I hear him. Every word, and hiding the fact that I’m pregnant starts to eat away at me. His raw honesty and emotional vulnerability means that I can’t mess around with this, with us, if there ever could be an ‘us’. It seems so close, yet there’s so much standing in our way. I need to know facts before we take this further, and I need to know them soon.
“You’re quite the gentleman.” I peck him on the lips and he steps back, giving me some space to compose myself.
“I try,” he mumbles with a roll of his eyes clearly as frustrated as me but with a better hold on it. “Come on, let’s go.” He picks up the bear and dusts it off, tucking it under his arm, before holding out a hand for me to take. I place my hand in his before remembering why we’re here in this stairwell.
“Wait, is it safe for us to go out there yet? I think we should stay here for a while.” I tug on his arm as panic sets in. It’s ridiculous that I’ve taken class A drugs and didn’t give it a second thought, but when it comes to taking something that isn’t mine, I don’t like it. I’ve never done anything like that before. Could we get arrested for that? Finn stops and starts to chuckle. “What’s so funny? It’s not funny, Finn. I feel like we’ve just stolen our dinner.”
“Sweetheart, you didn’t steal dinner.” He shakes his head with a smirk.
“Well, technically, yes I did, and I blame you. I’ve never stolen anything before.”

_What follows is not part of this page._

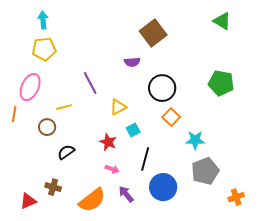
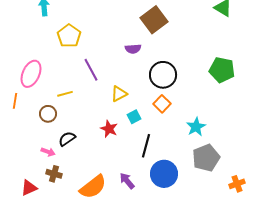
yellow pentagon: (44, 49) -> (69, 36), moved, turned -30
orange square: (171, 117) -> (162, 104), moved
cyan star: (195, 140) -> (196, 127), turned -30
pink arrow: (112, 169) -> (48, 152), moved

His brows scrunch together as he studies me intensely. “Not even a penny sweet?”
“Nope.”
“Are you really a good girl masquerading as a tattooed, pierced, badass?”
“Ha fucking ha, Finn. I am a badass.” I draw my shoulders back and raise my chin in the air. “And don’t you forget it.”
“You’re
that
badass that when I told you to run away because, you couldn’t pay, you ran …”
“Well, I didn’t want to get arrested or even worse, we might have had to work for our supper and wash up for the night to pay it all off!”
“I paid,” he says softly, letting go of my hand and hooking his thumb in my belt loop to pull me closer to him. He bends his knees, pushes our hips together and holds me close.
“You WHAT?” I screech.
His eyes crease with amusement but his gaze sweeps over my lips, distracting me momentarily. “I paid, when you were in the loo.”
“You fucker! You made me run away thinking you couldn’t pay!” I can’t believe he did that, but if he hadn’t done that, we wouldn’t have shared
that
kiss.
“You didn’t have to run away.” He raises one eyebrow at me, before gently kissing the tip of my nose. “But I’m glad you did, this was fun.”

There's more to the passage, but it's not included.